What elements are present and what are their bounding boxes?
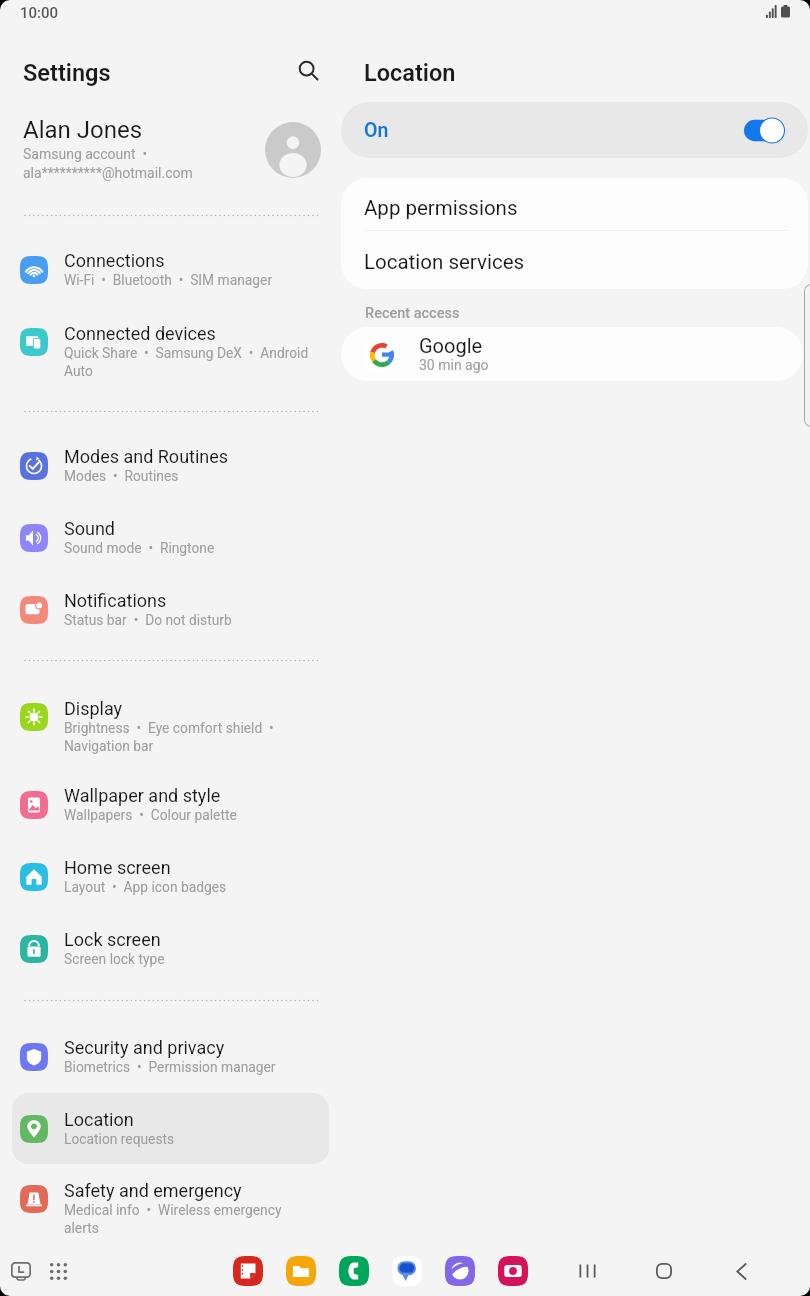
- staticText: Safety and emergency: [64, 1180, 242, 1201]
- staticText: Connected devices: [64, 323, 216, 344]
- staticText: Wi-Fi • Bluetooth • SIM manager: [64, 272, 273, 288]
- staticText: Location requests: [64, 1131, 175, 1147]
- staticText: Security and privacy: [64, 1037, 225, 1058]
- button[interactable]: Recents: [4, 1254, 38, 1288]
- staticText: Sound mode • Ringtone: [64, 540, 215, 556]
- button[interactable]: Lock screen: [12, 913, 329, 984]
- button[interactable]: Notifications: [12, 574, 329, 645]
- button[interactable]: Search: [291, 53, 325, 87]
- staticText: Notifications: [64, 590, 167, 611]
- staticText: Biometrics • Permission manager: [64, 1059, 276, 1075]
- button[interactable]: Display: [12, 682, 329, 770]
- button[interactable]: Alan Jones: [0, 104, 340, 186]
- button[interactable]: phone: [339, 1256, 369, 1286]
- staticText: Layout • App icon badges: [64, 879, 227, 895]
- staticText: Modes • Routines: [64, 468, 179, 484]
- button[interactable]: notes: [233, 1256, 263, 1286]
- staticText: Location services: [364, 250, 525, 274]
- staticText: Alan Jones: [23, 116, 143, 144]
- staticText: 30 min ago: [419, 357, 489, 373]
- staticText: Quick Share • Samsung DeX • Android Auto: [64, 345, 309, 380]
- button[interactable]: Home: [648, 1255, 680, 1287]
- button[interactable]: Recent apps: [571, 1255, 603, 1287]
- button[interactable]: Location: [12, 1093, 329, 1164]
- button[interactable]: msg: [392, 1256, 422, 1286]
- button[interactable]: Google: [341, 327, 803, 381]
- staticText: Connections: [64, 250, 165, 271]
- button[interactable]: Location services: [341, 231, 808, 289]
- staticText: Wallpapers • Colour palette: [64, 807, 237, 823]
- staticText: Wallpaper and style: [64, 785, 221, 806]
- staticText: Samsung account • ala**********@hotmail.…: [23, 146, 193, 181]
- staticText: 10:00: [20, 4, 59, 22]
- staticText: Display: [64, 698, 123, 719]
- button[interactable]: Apps: [41, 1254, 75, 1288]
- staticText: Brightness • Eye comfort shield • Naviga…: [64, 720, 274, 755]
- staticText: Location: [364, 59, 456, 87]
- staticText: Settings: [23, 59, 111, 87]
- staticText: Home screen: [64, 857, 171, 878]
- button[interactable]: internet: [445, 1256, 475, 1286]
- button[interactable]: files: [286, 1256, 316, 1286]
- staticText: Sound: [64, 518, 115, 539]
- staticText: Google: [419, 334, 483, 357]
- button[interactable]: Home screen: [12, 841, 329, 912]
- staticText: Screen lock type: [64, 951, 165, 967]
- staticText: Location: [64, 1109, 134, 1130]
- button[interactable]: Security and privacy: [12, 1021, 329, 1092]
- button[interactable]: Connected devices: [12, 307, 329, 395]
- button[interactable]: On: [341, 102, 808, 158]
- staticText: On: [364, 119, 389, 142]
- staticText: Status bar • Do not disturb: [64, 612, 232, 628]
- button[interactable]: Back: [725, 1255, 757, 1287]
- staticText: Medical info • Wireless emergency alerts: [64, 1202, 282, 1237]
- button[interactable]: camera: [498, 1256, 528, 1286]
- staticText: Lock screen: [64, 929, 161, 950]
- button[interactable]: App permissions: [341, 178, 808, 230]
- button[interactable]: Modes and Routines: [12, 430, 329, 501]
- button[interactable]: Connections: [12, 234, 329, 305]
- staticText: App permissions: [364, 196, 518, 220]
- button[interactable]: Safety and emergency: [12, 1164, 329, 1252]
- staticText: Recent access: [365, 305, 460, 322]
- staticText: Modes and Routines: [64, 446, 229, 467]
- button[interactable]: Sound: [12, 502, 329, 573]
- button[interactable]: Wallpaper and style: [12, 769, 329, 840]
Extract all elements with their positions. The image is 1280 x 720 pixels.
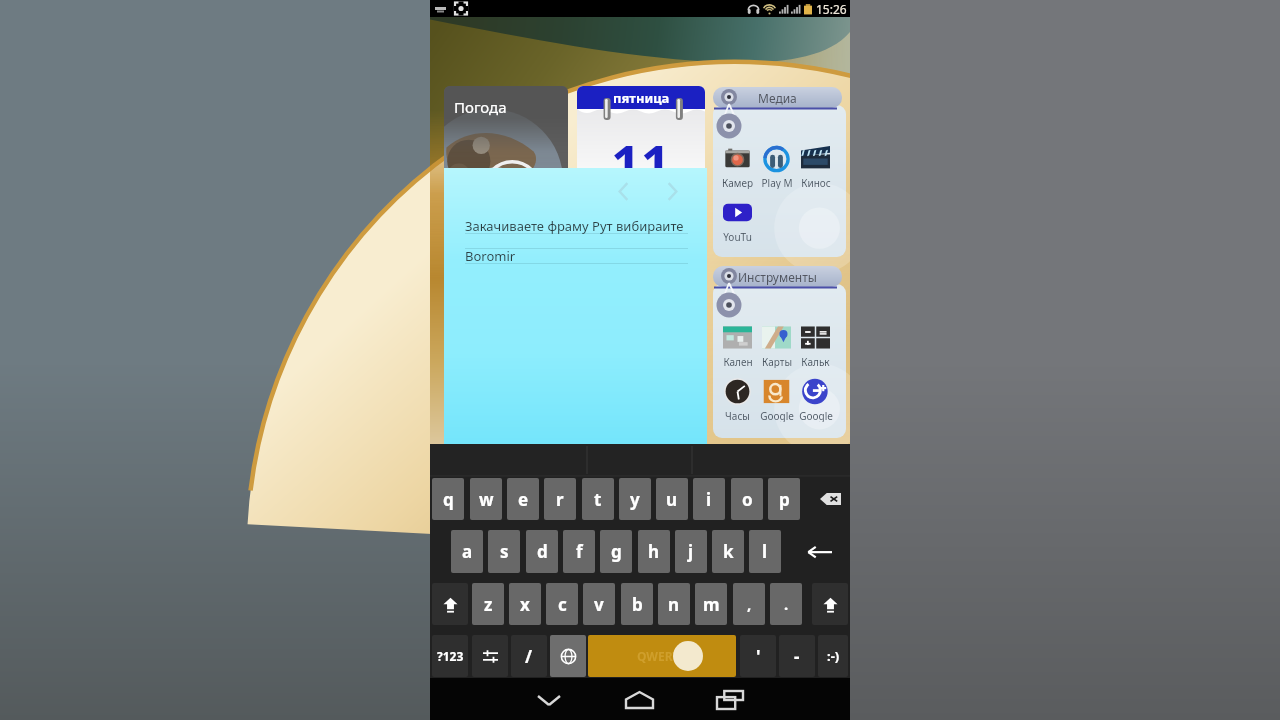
button[interactable] xyxy=(713,105,846,257)
staticText: p xyxy=(779,488,790,511)
staticText: r xyxy=(556,488,564,511)
staticText: QWERTY xyxy=(637,648,688,664)
staticText: , xyxy=(747,594,752,614)
staticText: YouTu xyxy=(723,230,752,243)
button[interactable]: g xyxy=(600,530,632,573)
staticText: Часы xyxy=(725,409,750,422)
staticText: l xyxy=(762,540,768,563)
button[interactable]: d xyxy=(526,530,558,573)
button[interactable]: Google xyxy=(796,377,835,422)
button[interactable] xyxy=(713,284,846,438)
staticText: t xyxy=(594,488,602,511)
staticText: . xyxy=(784,594,789,614)
button[interactable]: / xyxy=(511,635,547,677)
staticText: k xyxy=(723,540,734,563)
button[interactable]: o xyxy=(731,478,763,520)
staticText: g xyxy=(611,540,622,563)
button[interactable]: Shift xyxy=(812,583,848,625)
staticText: - xyxy=(794,645,800,668)
button[interactable]: q xyxy=(432,478,464,520)
button[interactable]: Камер xyxy=(718,144,757,189)
button[interactable]: j xyxy=(675,530,707,573)
staticText: Камер xyxy=(722,176,753,189)
staticText: n xyxy=(668,593,680,616)
staticText: o xyxy=(742,488,753,511)
button[interactable]: Play M xyxy=(757,144,796,189)
button[interactable]: Погода xyxy=(444,86,568,185)
staticText: 11 xyxy=(611,127,671,185)
button[interactable]: n xyxy=(658,583,690,625)
button[interactable]: Home xyxy=(609,685,669,715)
staticText: Кален xyxy=(723,355,753,368)
button[interactable]: Кинос xyxy=(796,144,835,189)
button[interactable]: b xyxy=(621,583,653,625)
button[interactable]: Next xyxy=(655,177,689,206)
button[interactable]: i xyxy=(693,478,725,520)
button[interactable]: Enter xyxy=(790,530,848,573)
button[interactable]: u xyxy=(656,478,688,520)
staticText: e xyxy=(518,488,529,511)
staticText: h xyxy=(648,540,660,563)
staticText: Google xyxy=(799,409,833,422)
staticText: x xyxy=(520,593,530,616)
staticText: пятница xyxy=(613,89,670,107)
button[interactable]: h xyxy=(638,530,670,573)
button[interactable]: y xyxy=(619,478,651,520)
button[interactable]: Shift xyxy=(432,583,468,625)
button[interactable]: YouTu xyxy=(718,198,757,243)
button[interactable]: Hide keyboard xyxy=(519,685,579,715)
button[interactable]: Backspace xyxy=(810,478,850,520)
button[interactable]: a xyxy=(451,530,483,573)
button[interactable]: Карты xyxy=(757,323,796,368)
staticText: v xyxy=(594,593,604,616)
button[interactable]: e xyxy=(507,478,539,520)
button[interactable]: Recent apps xyxy=(700,685,760,715)
button[interactable]: t xyxy=(582,478,614,520)
button[interactable]: . xyxy=(770,583,802,625)
staticText: s xyxy=(500,540,509,563)
button[interactable]: s xyxy=(488,530,520,573)
button[interactable]: l xyxy=(749,530,781,573)
staticText: w xyxy=(479,488,494,511)
button[interactable]: r xyxy=(544,478,576,520)
button[interactable]: Keyboard settings xyxy=(472,635,508,677)
staticText: z xyxy=(484,593,493,616)
button[interactable]: Space xyxy=(588,635,736,677)
staticText: ?123 xyxy=(437,648,464,664)
staticText: c xyxy=(558,593,567,616)
button[interactable]: Часы xyxy=(718,377,757,422)
staticText: / xyxy=(525,645,533,668)
button[interactable]: ?123 xyxy=(432,635,468,677)
button[interactable]: Кальк xyxy=(796,323,835,368)
staticText: b xyxy=(632,593,643,616)
button[interactable]: Previous xyxy=(606,177,640,206)
button[interactable]: :-) xyxy=(818,635,848,677)
staticText: :-) xyxy=(827,647,840,665)
button[interactable]: , xyxy=(733,583,765,625)
button[interactable]: z xyxy=(472,583,504,625)
button[interactable]: m xyxy=(695,583,727,625)
button[interactable]: x xyxy=(509,583,541,625)
button[interactable]: Google xyxy=(757,377,796,422)
staticText: Карты xyxy=(762,355,792,368)
staticText: Инструменты xyxy=(738,269,817,285)
staticText: i xyxy=(706,488,712,511)
button[interactable]: k xyxy=(712,530,744,573)
staticText: d xyxy=(537,540,548,563)
button[interactable]: - xyxy=(779,635,815,677)
button[interactable]: пятница xyxy=(577,86,705,185)
staticText: Google xyxy=(760,409,794,422)
button[interactable]: Change language xyxy=(550,635,586,677)
button[interactable]: f xyxy=(563,530,595,573)
staticText: ' xyxy=(756,645,761,668)
staticText: m xyxy=(703,593,720,616)
button[interactable]: Кален xyxy=(718,323,757,368)
button[interactable]: ' xyxy=(740,635,776,677)
staticText: Play M xyxy=(761,176,793,189)
staticText: u xyxy=(666,488,678,511)
button[interactable]: w xyxy=(470,478,502,520)
button[interactable]: v xyxy=(583,583,615,625)
staticText: j xyxy=(688,540,694,563)
button[interactable]: p xyxy=(768,478,800,520)
button[interactable]: c xyxy=(546,583,578,625)
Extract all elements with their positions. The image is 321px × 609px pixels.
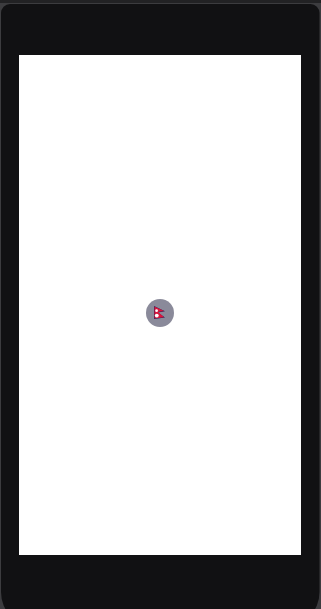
button[interactable]: Profile picture, flag of Nepal [146,299,174,327]
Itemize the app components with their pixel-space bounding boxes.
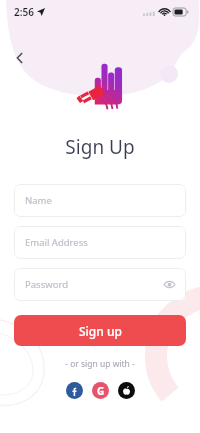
button[interactable]: Sign up with Facebook — [66, 382, 83, 399]
button[interactable]: Sign up with Google — [92, 382, 109, 399]
button[interactable]: Email Address — [14, 226, 186, 259]
staticText: Sign Up — [0, 134, 200, 160]
other: Toggle password visibility — [164, 279, 175, 290]
staticText: Email Address — [25, 236, 88, 249]
staticText: G — [97, 384, 105, 398]
button[interactable]: Sign up with Apple — [118, 382, 135, 399]
staticText: 2:56 — [14, 5, 34, 19]
button[interactable]: Sign up — [14, 315, 186, 346]
button[interactable]: Sign in — [138, 399, 166, 401]
button[interactable]: Name — [14, 184, 186, 217]
button[interactable]: Password — [14, 268, 186, 301]
staticText: - or sign up with - — [0, 358, 200, 370]
staticText: Name — [25, 194, 52, 207]
staticText: Sign in — [138, 399, 166, 401]
button[interactable]: Back — [6, 44, 34, 72]
staticText: Sign up — [79, 323, 122, 339]
staticText: Password — [25, 278, 68, 291]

========================

Task details
If a line of the data above contains "пятница", copy it out.

Solution to this task
staticText: пятница xyxy=(613,89,670,107)
button[interactable]: пятница xyxy=(577,86,705,185)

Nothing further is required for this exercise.